SSP Group Meeting

11am, 2 May, 2006
Room 4.03, Appleton Tower
CISA, School of Informatics
University of Edinburgh

A Hybrid Knowledge Discovery Architecture for Proteomics Data

James Malone

Proteomics is a field dedicated to the analysis and identification of proteins within an organism.  Within proteomics, two-dimensional electrophoresis (2-DE) is currently unrivalled as a technique to separate and analyse proteins from tissue samples.  The analysis of post-experimental data produced from this technique has been identified as an important step within this overall process.  Some of the long term aims of this analysis are to identify targets for drug discovery and proteins associated with specific organism states, e.g. cancer.
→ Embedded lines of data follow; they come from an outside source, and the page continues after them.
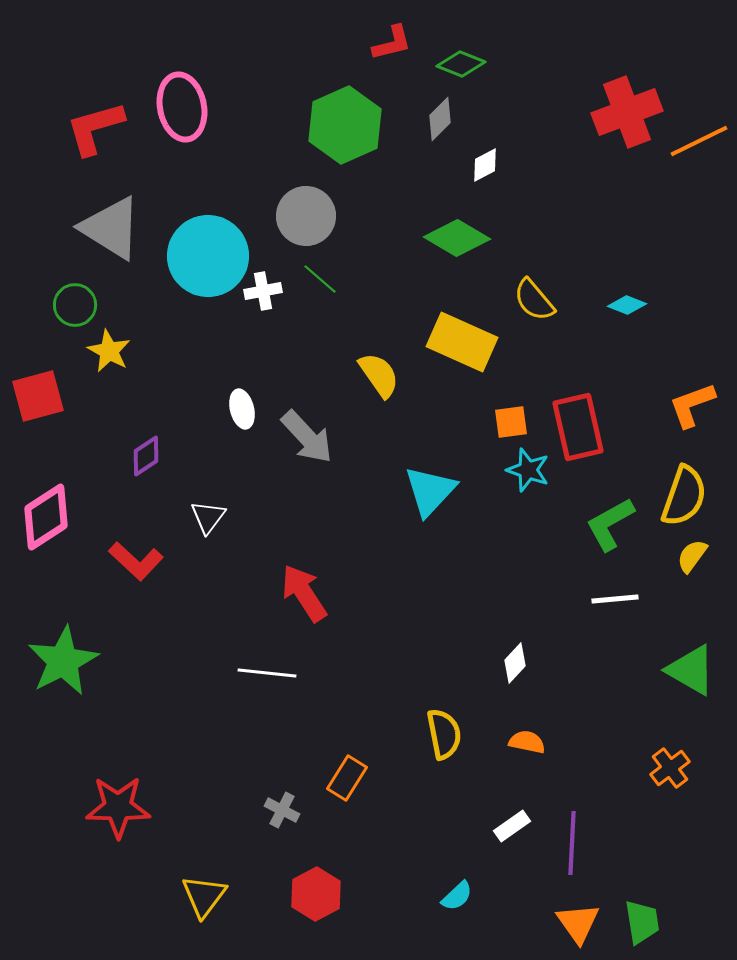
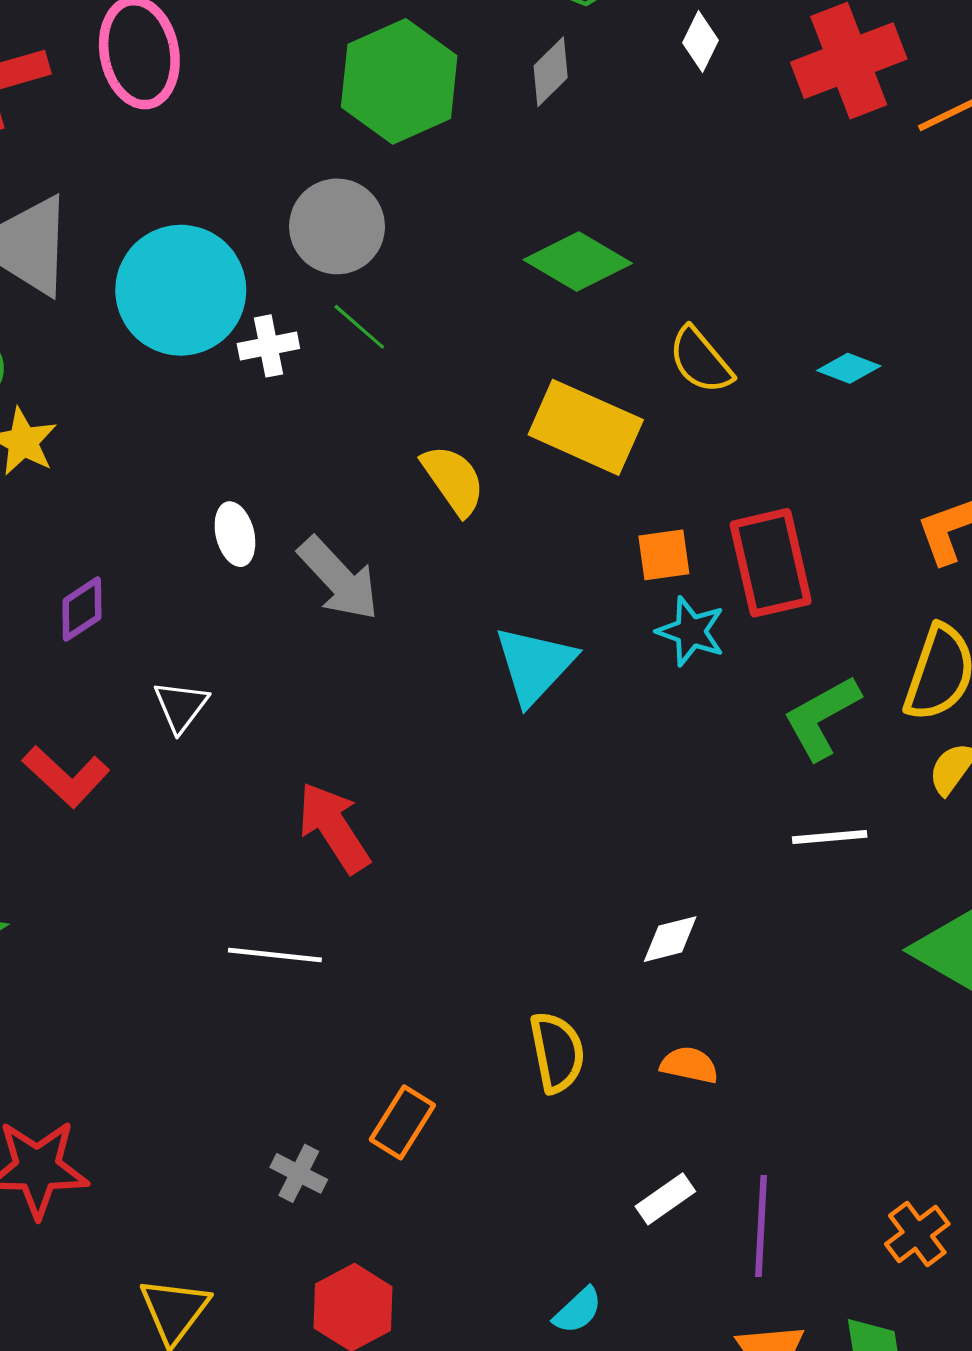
white diamond: (485, 165) -> (700, 42), moved, turned -36
white diamond: (515, 663) -> (670, 939), turned 33
orange cross: (670, 768) -> (917, 1234), moved

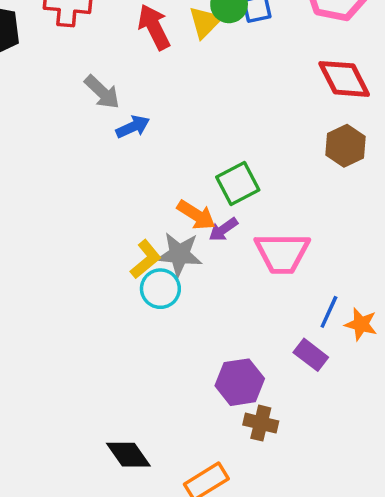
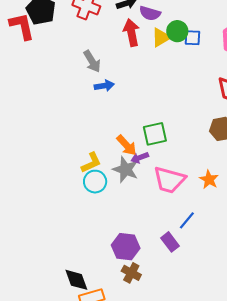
gray star: (179, 254) -> (125, 169), moved
orange star: (361, 324) -> (209, 180), moved
black diamond: (128, 455) -> (76, 280), moved

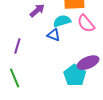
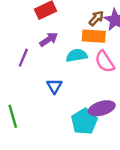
blue triangle: (54, 35) -> (54, 86), moved, turned 32
purple line: (17, 46) -> (23, 58), moved

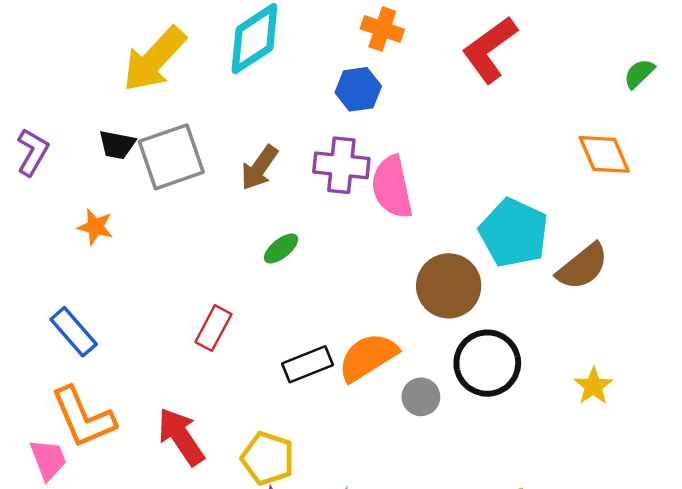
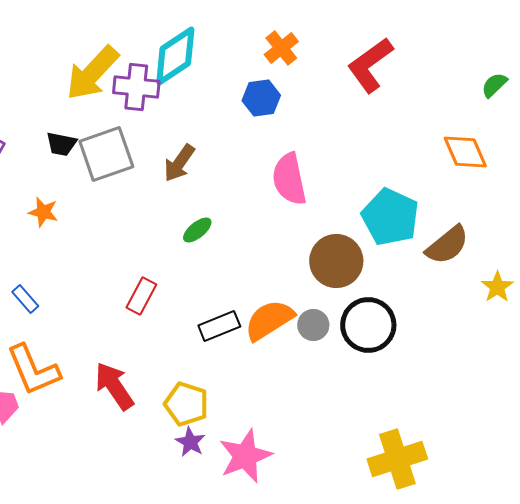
orange cross: (382, 29) -> (281, 48), turned 32
purple cross: (341, 165) -> (136, 87), moved
blue rectangle: (74, 332) -> (25, 299), size x0.7
yellow star: (593, 386) -> (497, 287), moved
gray circle: (421, 397) -> (313, 325), moved

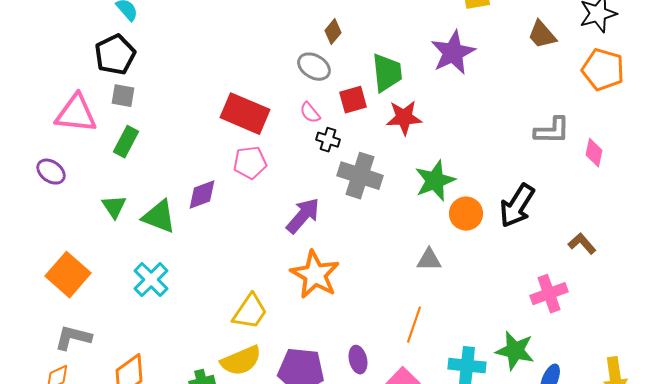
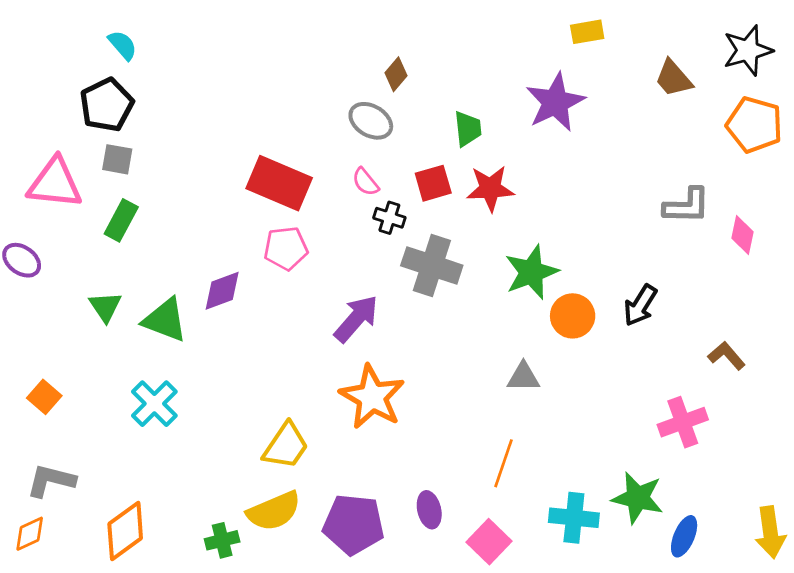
green trapezoid: (387, 73) -> (468, 129), size x0.7
red square: (353, 100) -> (433, 183), moved
black arrow: (517, 206) -> (640, 305), size x0.7
orange square: (68, 275) -> (44, 397), size x0.6

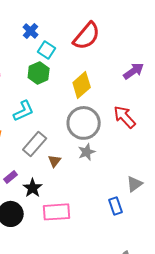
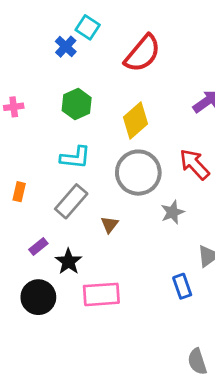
cyan square: (47, 50) -> (88, 27), moved
cyan L-shape: (24, 111) -> (75, 157), moved, turned 30
gray star: (87, 152) -> (173, 212), moved
brown triangle: (55, 161) -> (110, 225), moved

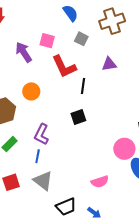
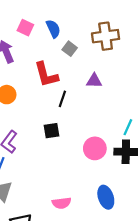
blue semicircle: (70, 13) -> (53, 29), moved
pink square: (47, 41) -> (25, 28), moved
pink circle: (124, 149) -> (95, 148), moved

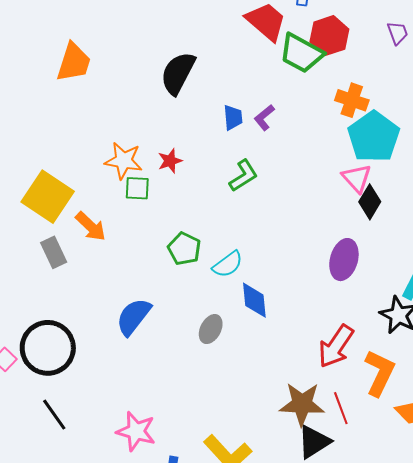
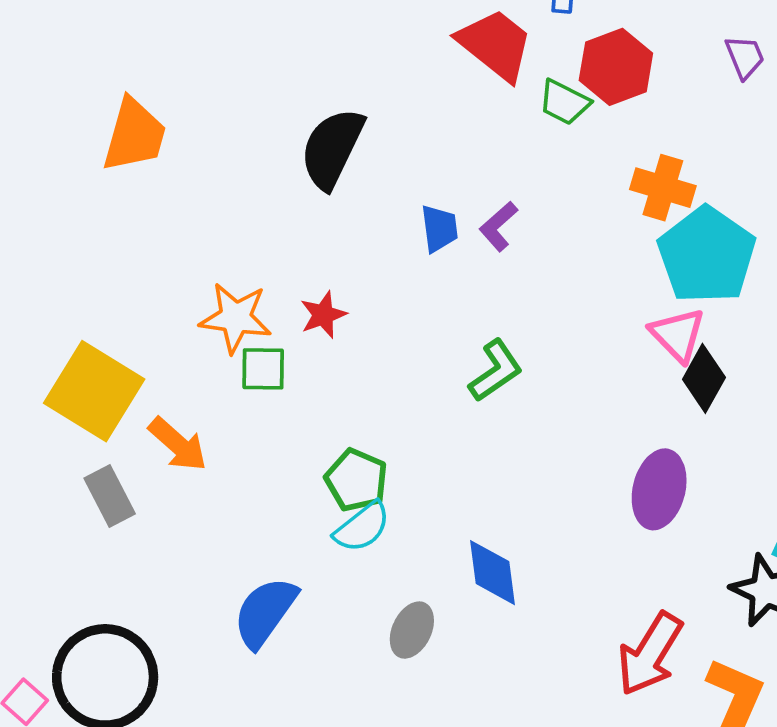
green trapezoid: (301, 53) -> (564, 102), size x0.6
green L-shape: (243, 176) -> (496, 371), moved
cyan semicircle: (228, 264) -> (362, 527), moved

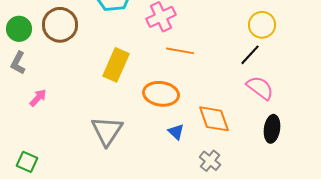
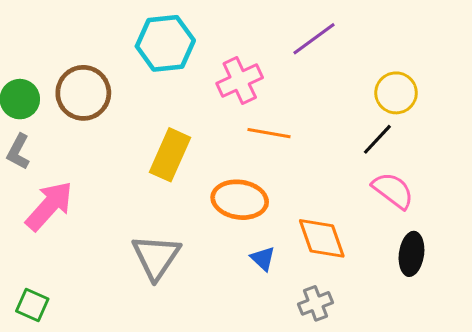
pink arrow: (38, 98) -> (49, 206), size x1.8
gray cross: (210, 161) -> (316, 303), turned 30

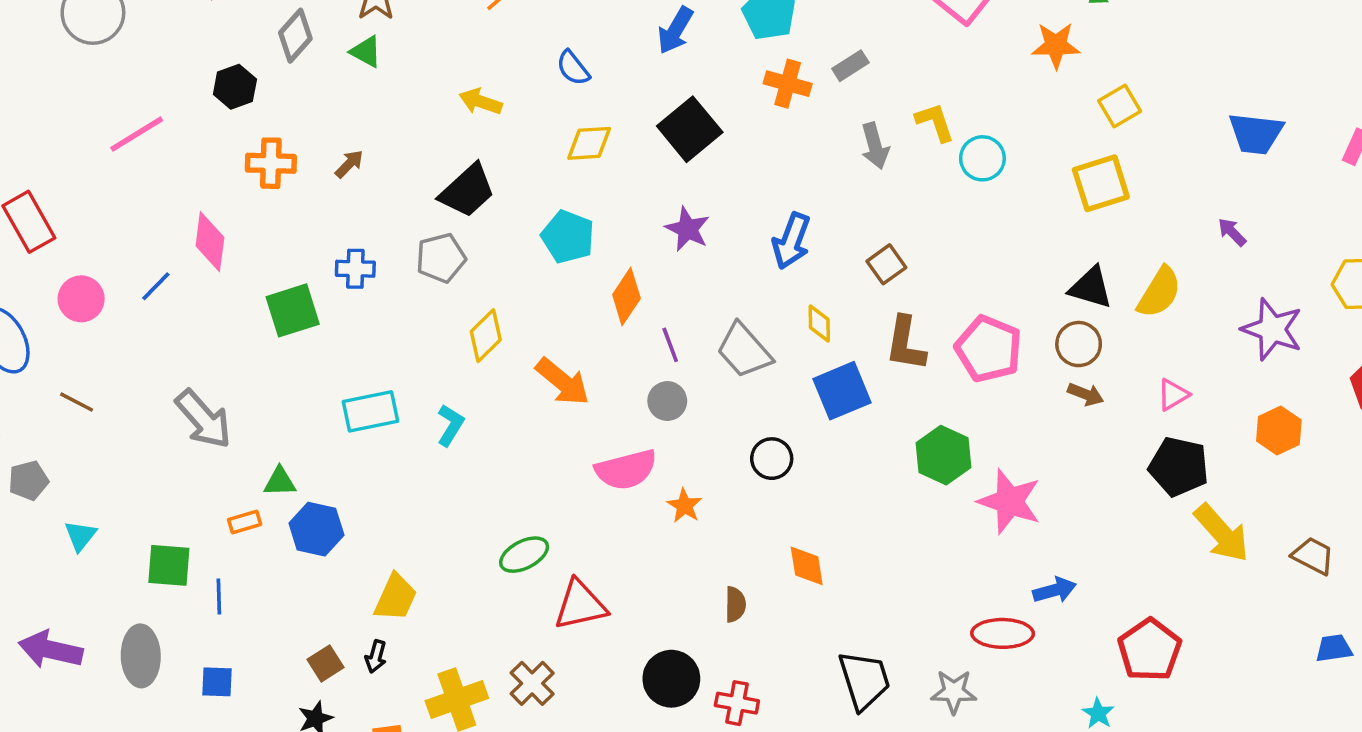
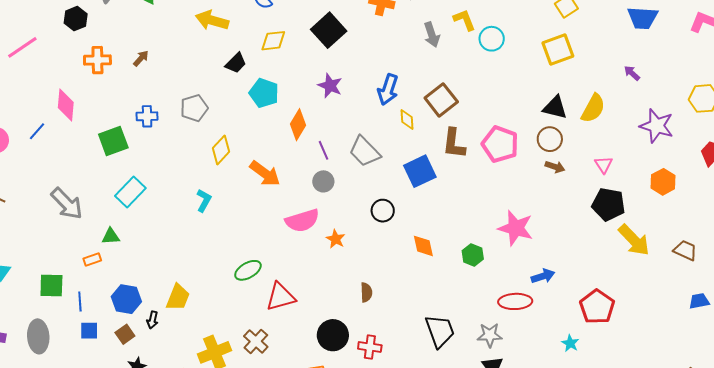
yellow arrow: (481, 102) -> (212, 20), size x1.4
black trapezoid: (467, 191) -> (236, 63), moved, size x0.7
brown square: (886, 264) -> (441, 100), size x1.5
yellow diamond: (819, 324) -> (407, 120), moved
pink triangle: (1173, 395) -> (603, 165), turned -30
cyan rectangle: (370, 411) -> (130, 192), moved, turned -32
green hexagon: (944, 455) -> (473, 255), moved, size x0.7
blue hexagon: (316, 529) -> (126, 299), moved
orange diamond: (807, 566) -> (423, 246), moved
black arrow: (376, 656) -> (152, 320), moved
brown square: (326, 663) -> (125, 334), moved
blue square: (217, 682) -> (89, 331), moved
The large quantities of high-dimensional data produced from such experimentation requires expertise to analyse, which results in a processing bottleneck, limiting the potential of this approach. Furthermore, this data often features spatial and temporal elements which adds further complexity.  I present an intelligent hybrid architecture compromising of a neural network, a fuzzy inference system and differential ratio data mining, for knowledge discovery on this proteomic spatio-temporal data.  The architecture is able to automatically classify interesting proteins with a low number of false positives and false negatives whilst outperforming comparable techniques in terms of classification accuracy.